Légendes
Asie

Pourquoi l’Eau est Salée

level 1
Difficulté *

Il y a fort longtemps vivaient en Chine deux frères.

Wang-l’aîné était le plus fort et embêtait sans arrêt son cadet. A la mort de leur père, les choses ne s’arrangèrent pas et la vie devint compliquée pour Wang-cadet. Wang-l’aîné prit tout l’héritage du père : la belle maison, le buffle, et tous les biens. Wang-cadet n’eut rien du tout et la misère s’installa bientôt dans sa maison.

Un jour, il ne lui resta même plus un seul grain de riz. Il ne pourrait pas manger, alors, il dut aller chez son frère aîné.

Arrivé sur place, il le salua et dit:

– Frère aîné, prête-moi un peu de riz.

Mais son frère, qui n’aimait pas partager, refusa de l’aider et le cadet reparti.

Ne sachant pas quoi faire, Wang-cadet alla pêcher au bord de la mer Jaune. La chance n’était pas avec lui car il ne réussit même pas à attraper un seul poisson.

Il rentrait chez lui les mains vides, la tête basse, le cœur lourd quand soudain, il aperçut une meule au milieu de la route.

– Ça pourra toujours servir ! , pensa-t-il en ramassant la grosse pierre, et il la rapporta à la maison.

Dès qu’elle l’aperçut, sa femme lui demanda :

– As-tu fait bonne pêche ? Rapportes-tu beaucoup de poisson ?

– Non! Il n’y a pas de poisson. Je t’ai apporté une meule.

– Ah, Wang-cadet, tu sais bien que nous n’avons rien à moudre : il ne reste pas un seul grain à la maison.

Wang-cadet posa la meule par terre et lui donna un coup de pied. La meule se mit à tourner, à tourner et à moudre. Et il en sortait du sel, des quantités de sel. Elle tournait de plus en plus vite et il en sortait de plus en plus de sel. Wang-cadet et sa femme étaient tout contents de cette chance mais la meule tournait, tournait et le tas de sel grandissait, grandissait.

Wang-cadet commençait à avoir peur et se demandait comment il pourrait bien arrêter la meule. Il pensait, réfléchissait, calculait, il ne trouvait aucun moyen. Soudain, il eut enfin l’idée de la retourner, et elle s’arrêta.
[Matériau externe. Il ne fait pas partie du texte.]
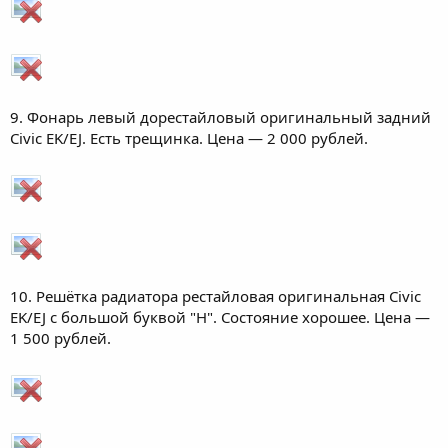
9. Фонарь левый дорестайловый оригинальный задний
Civic EK/EJ. Есть трещинка. Цена — 2 000 рублей.
10. Решётка радиатора рестайловая оригинальная Civic
EK/EJ с большой буквой "H". Состояние хорошее. Цена —
1 500 рублей.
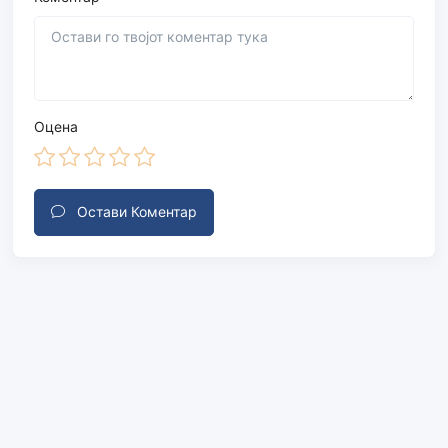
Оцена
Остави Коментар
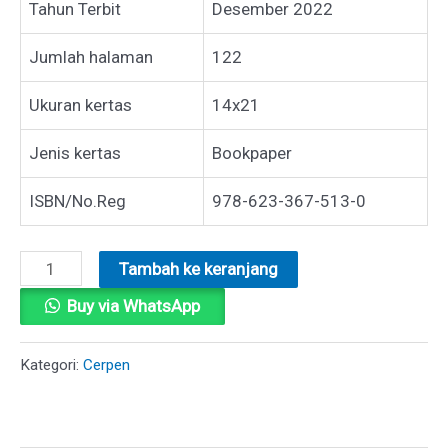
Tahun Terbit
Desember 2022
Jumlah halaman
122
Ukuran kertas
14x21
Jenis kertas
Bookpaper
ISBN/No.Reg
978-623-367-513-0
Kuantitas
Tambah ke keranjang
HADIAH
Buy via WhatsApp
SEBUAH
KEJUJURAN
Kategori:
Cerpen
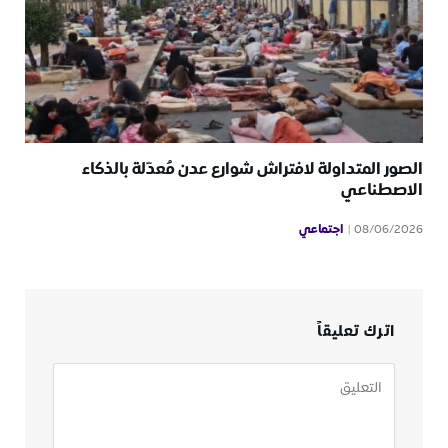
الصور المتداولة لافتراش شوارع عدن مُعدّلة بالذكاء
الاصطناعي
اجتماعي
08/06/2026
اترك تعليقاً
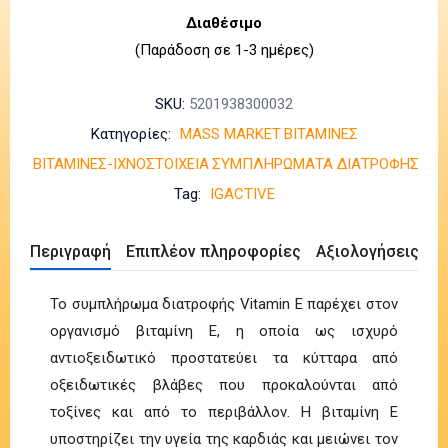
Διαθέσιμο
(Παράδοση σε 1-3 ημέρες)
SKU:
5201938300032
Κατηγορίες:
MASS MARKET
ΒΙΤΑΜΙΝΕΣ
ΒΙΤΑΜΙΝΕΣ-ΙΧΝΟΣΤΟΙΧΕΙΑ
ΣΥΜΠΛΗΡΩΜΑΤΑ ΔΙΑΤΡΟΦΗΣ
Tag:
IGACTIVE
Περιγραφή
Επιπλέον πληροφορίες
Αξιολογήσεις (0)
Το συμπλήρωμα διατροφής Vitamin E παρέχει στον
οργανισμό βιταμίνη Ε, η οποία ως ισχυρό
αντιοξειδωτικό προστατεύει τα κύτταρα από
οξειδωτικές βλάβες που προκαλούνται από
τοξίνες και από το περιβάλλον. Η βιταμίνη Ε
υποστηρίζει την υγεία της καρδιάς και μειώνει τον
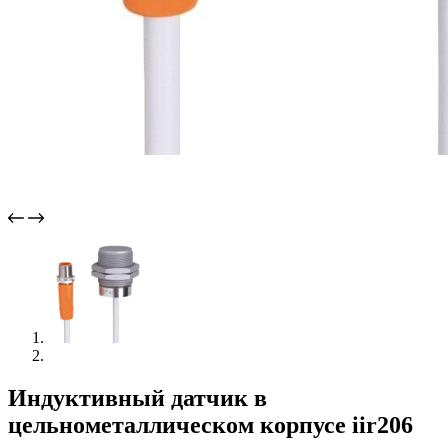
Индуктивный датчик в
цельнометаллическом корпусе iir206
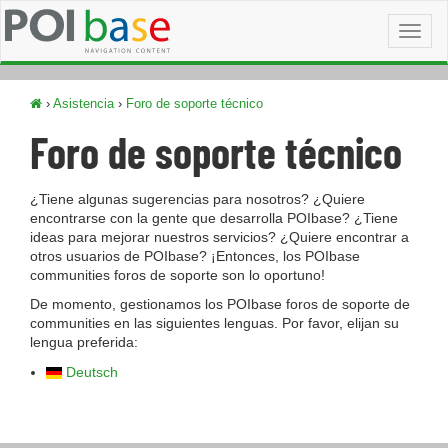
Toggl
naviga
›
Asistencia
›
Foro de soporte técnico
Foro de soporte técnico
¿Tiene algunas sugerencias para nosotros? ¿Quiere
encontrarse con la gente que desarrolla POIbase? ¿Tiene
ideas para mejorar nuestros servicios? ¿Quiere encontrar a
otros usuarios de POIbase? ¡Entonces, los POIbase
communities foros de soporte son lo oportuno!
De momento, gestionamos los POIbase foros de soporte de
communities en las siguientes lenguas. Por favor, elijan su
lengua preferida:
Deutsch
Depuis ce jour, chaque fois qu’il manquait quelque chose dans la maison, Wang-cadet poussait la meule du pied et obtenait du sel qu’il échangeait avec ses voisins contre ce dont il avait besoin. Ils vécurent ainsi à l’abri du besoin, lui et sa femme.

Mais le frère aîné apprit vite comment son cadet avait trouvé le bonheur et il fut frappé par l’envie. Il vint voir son frère et dit :

– Frère-cadet, prête-moi ta meule.

Le frère cadet aurait préféré garder sa pierre pour lui, mais il avait un profond respect pour son frère aîné et il n’osa pas refuser.

Wang-l’aîné était tellement pressé d’emporter la meule que Wang-cadet n’eut pas le temps de lui expliquer comment il fallait faire pour l’arrêter. Lorsqu’il voulut lui parler, ce dernier était déjà loin, emportant l’objet de ses envies.

Il était très heureux, le frère aîné. Il rapporta la meule chez lui et la poussa du pied. La meule se mit à tourner et à moudre du sel. Elle moulut sans relâche, de plus en plus vite. Le tas de sel grandissait, grandissait sans cesse. Il atteignit bien vite le toit de la maison. Les murs craquèrent. La maison allait s’écrouler.

Wang-l’aîné prit peur. Il ne savait pas comment arrêter la meule. Il eut l’idée de la faire rouler hors de la maison, qui était sur une colline. La meule dévala la pente, roula jusque dans la mer et disparut dans les vagues.

Depuis ce temps-là, elle continue à tourner au fond de la mer et à moudre du sel. Personne n’est allé la retourner.

Et voilà pourquoi l’eau de la mer est salée.